Slumming, 2006, Michael Glawogger

Slumming

Michael Glawogger, AT/CH 2006
Drehbuch: Michael Glawogger, Barbara Albert; Kamera: Martin Gschlacht; Schnitt: Christof Schertenleib; Musik: Peter von Siebenthal, Walter W. Czikan; Darsteller*innen: Paulus Manker, August Diehl, Michael Ostrowski, Pia Hierzegger, Maria Bill. 35mm, Farbe, 100 min. Deutsch (am 29. März mit englischen Untertiteln)
 
Slumming nennen Sebastian (August Diehl) und Alex (Michael Ostrowski) eine bevorzugte Freizeitbeschäftigung: Die Suche nach und den Besuch von möglichst heruntergekommenen Lokalen. Mit dem Zynismus der Anonymität wird zwischen Internet-Bekanntschaften und bösen Streichen der Tag verbracht, einen Höhepunkt stellt die nächtliche Entführung eines bewusstlos Besoffenen (Paulus Manker als Aggro-Zettelpoet mit Hang zur Randale) von seiner Bank im Westbahnhof zur Bahnstation im tschechischen Znaim dar. Ohne Pass versucht der heimzukommen, während Sebastian das schlechte Gewissen zu plagen beginnt: Hat er endgültig eine Grenze überschritten? Glawoggers eigensinniger Spielfilm setzt sich dabei selbst über die Grenzen hinweg: Statt der durchschaubaren Kausalitäten des damals recht populären urbanen Episodenformats schafft er ein barock wucherndes Universum.

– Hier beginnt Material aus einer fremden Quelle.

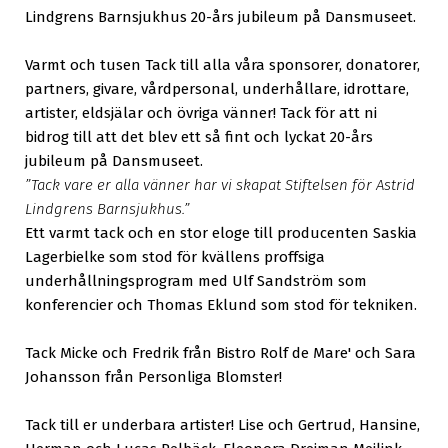
Lindgrens Barnsjukhus 20-års jubileum på Dansmuseet.
Varmt och tusen Tack till alla våra sponsorer, donatorer,
partners, givare, vårdpersonal, underhållare, idrottare,
artister, eldsjälar och övriga vänner! Tack för att ni
bidrog till att det blev ett så fint och lyckat 20-års
jubileum på Dansmuseet.
”Tack vare er alla vänner har vi skapat Stiftelsen för Astrid
Lindgrens Barnsjukhus.”
Ett varmt tack och en stor eloge till producenten Saskia
Lagerbielke som stod för kvällens proffsiga
underhållningsprogram med Ulf Sandström som
konferencier och Thomas Eklund som stod för tekniken.
Tack Micke och Fredrik från Bistro Rolf de Mare' och Sara
Johansson från Personliga Blomster!
Tack till er underbara artister! Lise och Gertrud, Hansine,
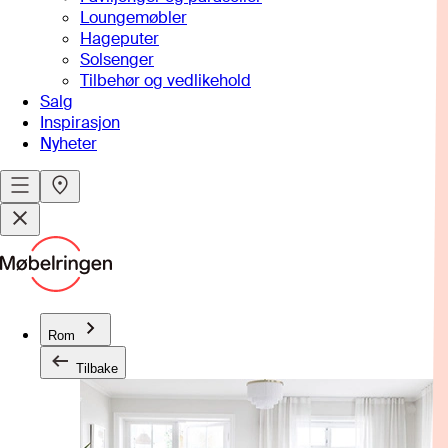
Loungemøbler
Hageputer
Solsenger
Tilbehør og vedlikehold
Salg
Inspirasjon
Nyheter
Rom
Tilbake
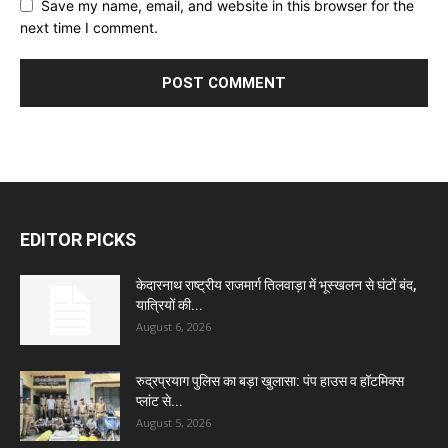
Save my name, email, and website in this browser for the
next time I comment.
EDITOR PICKS
केदारनाथ राष्ट्रीय राजमार्ग तिलवाड़ा में भूस्खलन से घंटों बंद,
यात्रियों की...
August 6, 2026
रुद्रप्रयाग पुलिस का बड़ा खुलासा: पंप हाउस व हॉटमिक्स
प्लांट से...
August 5, 2026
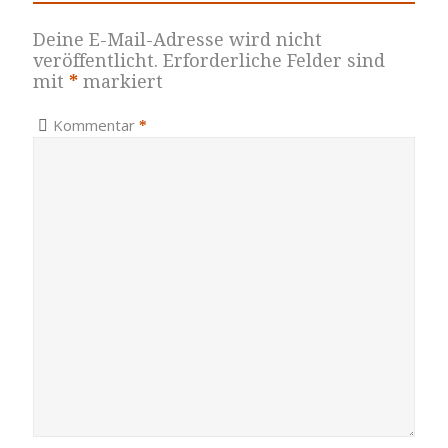
Deine E-Mail-Adresse wird nicht
veröffentlicht.
Erforderliche Felder sind
mit
*
markiert
Kommentar
*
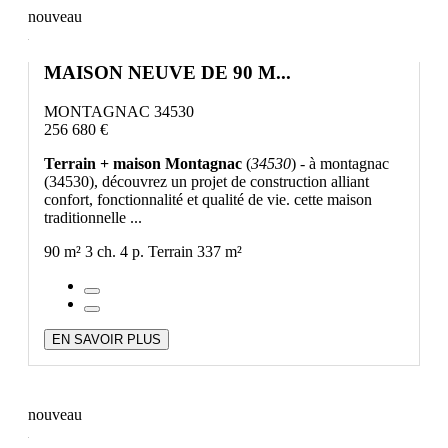
nouveau
MAISON NEUVE DE 90 M...
MONTAGNAC 34530
256 680 €
Terrain + maison Montagnac
(
34530
) - à montagnac
(34530), découvrez un projet de construction alliant
confort, fonctionnalité et qualité de vie. cette maison
traditionnelle ...
90 m²
3 ch.
4 p.
Terrain 337 m²
EN SAVOIR PLUS
nouveau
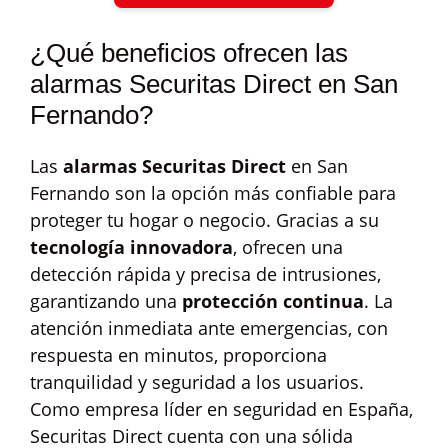
¿Qué beneficios ofrecen las
alarmas Securitas Direct en San
Fernando?
Las
alarmas Securitas Direct
en San
Fernando son la opción más confiable para
proteger tu hogar o negocio. Gracias a su
tecnología innovadora
, ofrecen una
detección rápida y precisa de intrusiones,
garantizando una
protección continua
. La
atención inmediata ante emergencias, con
respuesta en minutos, proporciona
tranquilidad y seguridad a los usuarios.
Como empresa líder en seguridad en España,
Securitas Direct cuenta con una sólida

Das Ineinandergreifen von Komödie und Tragödie ist dabei ganz organisch, was auch der enormen Dichte an in immer neuen Formen wiederkehrenden Motiven zu verdanken ist, die einen bemerkenswerten, zügigen Fluss erzeugen. Ein erstaunlicher Film über fließende Identitäten im neuen Jahrtausend. (C.H.)